__TASK PROMPT__. Images are to be excluded from the copy, and the records below reproduced word for word.

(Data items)

·····

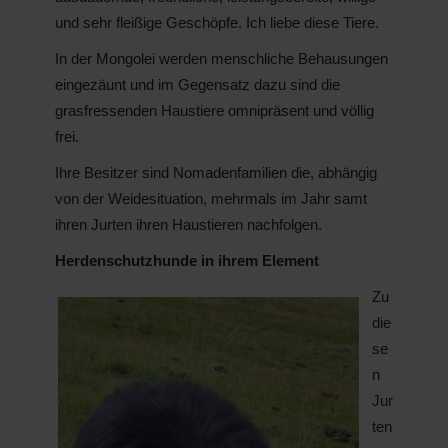
und sehr fleißige Geschöpfe. Ich liebe diese Tiere.
In der Mongolei werden menschliche Behausungen
eingezäunt und im Gegensatz dazu sind die
grasfressenden Haustiere omnipräsent und völlig
frei.
Ihre Besitzer sind Nomadenfamilien die, abhängig
von der Weidesituation, mehrmals im Jahr samt
ihren Jurten ihren Haustieren nachfolgen.
Herdenschutzhunde in ihrem Element
Zu
die
se
n
Jur
ten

·····

__SOLUTION FOR THIS TASK__.
und sehr fleißige Geschöpfe. Ich liebe diese Tiere.
In der Mongolei werden menschliche Behausungen
eingezäunt und im Gegensatz dazu sind die
grasfressenden Haustiere omnipräsent und völlig
frei.
Ihre Besitzer sind Nomadenfamilien die, abhängig
von der Weidesituation, mehrmals im Jahr samt
ihren Jurten ihren Haustieren nachfolgen.
Herdenschutzhunde in ihrem Element
Zu
die
se
n
Jur
ten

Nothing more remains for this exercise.